COUCHBASE_CONNECTION_STRING = (
"couchbase://localhost" # 或者如果使用TLS,则为"couchbases://localhost"
)
DB_USERNAME = "Administrator"
DB_PASSWORD = "P@ssword1!"
# from datetime模块 import timedelta
from datetime import timedelta
# from couchbase.auth模块 import PasswordAuthenticator
# from couchbase.cluster模块 import Cluster
# from couchbase.options模块 import ClusterOptions
from couchbase.auth import PasswordAuthenticator
from couchbase.cluster import Cluster
from couchbase.options import ClusterOptions
# 创建PasswordAuthenticator对象并传入DB_USERNAME和DB_PASSWORD参数
# 创建ClusterOptions对象并传入auth参数
# 创建Cluster对象并传入COUCHBASE_CONNECTION_STRING和options参数
auth = PasswordAuthenticator(DB_USERNAME, DB_PASSWORD)
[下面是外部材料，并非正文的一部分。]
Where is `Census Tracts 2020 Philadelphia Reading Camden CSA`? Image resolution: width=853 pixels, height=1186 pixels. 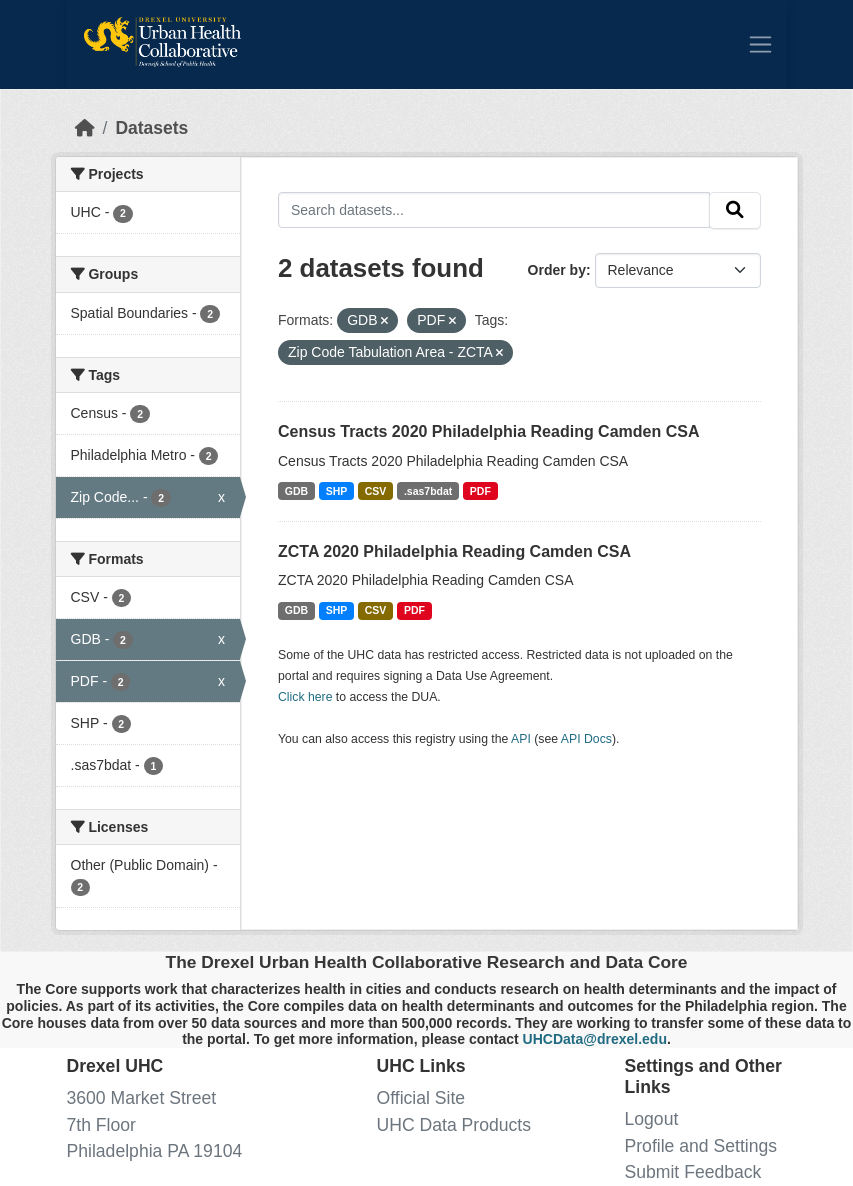 Census Tracts 2020 Philadelphia Reading Camden CSA is located at coordinates (488, 431).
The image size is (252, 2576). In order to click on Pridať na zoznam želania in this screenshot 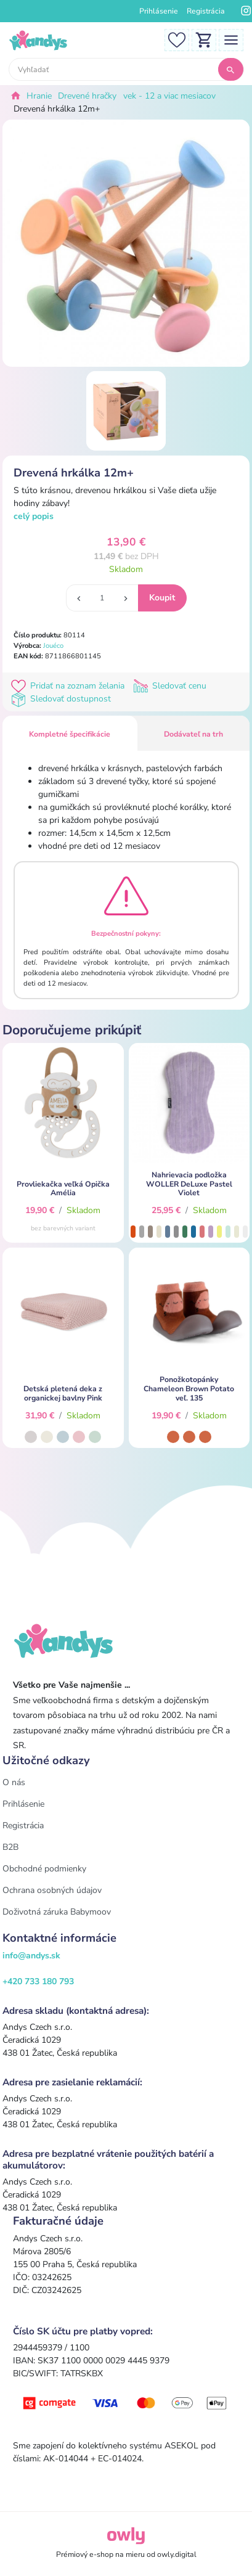 , I will do `click(70, 686)`.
options = ClusterOptions(auth)
cluster = Cluster(COUCHBASE_CONNECTION_STRING, options)
# 等待集群准备就绪,最多等待5秒
cluster.wait_until_ready(timedelta(seconds=5))
创建搜索索引¶
目前,搜索索引需要从Couchbase Capella或服务器UI创建,或者使用REST接口。
让我们在testing
存储桶上定义一个名为vector-index
的搜索索引。
在这个示例中,让我们在UI上的搜索服务中使用导入索引功能。
我们正在为_default
范围下的testing
存储桶的_default
集合定义一个索引,其中向量字段设置为具有1536维度的embedding
,文本字段设置为text
。我们还对文档中的所有字段进行索引和存储,将其存储在metadata下作为动态映射,以适应不同的文档结构。相似度度量设置为dot_product
。
如何将索引导入到全文搜索服务中?¶
-
- 点击搜索 -> 添加索引 -> 导入
- 在导入屏幕中复制以下索引定义
- 点击创建索引以创建索引。
-
- 将索引定义复制到一个名为
index.json
的新文件中 - 使用文档中的说明在 Capella 中导入该文件。
- 点击创建索引以创建索引。
- 将索引定义复制到一个名为
索引定义¶
{
"name": "vector-index",
"type": "fulltext-index",
"params": {
"doc_config": {
"docid_prefix_delim": "",
"docid_regexp": "",
"mode": "type_field",
"type_field": "type"
},
"mapping": {
"default_analyzer": "standard",
"default_datetime_parser": "dateTimeOptional",
"default_field": "_all",
"default_mapping": {
"dynamic": true,
"enabled": true,
"properties": {
"metadata": {
"dynamic": true,
"enabled": true
},
"embedding": {
"enabled": true,
"dynamic": false,
"fields": [
{
"dims": 1536,
"index": true,
"name": "embedding",
"similarity": "dot_product",
"type": "vector",
"vector_index_optimized_for": "recall"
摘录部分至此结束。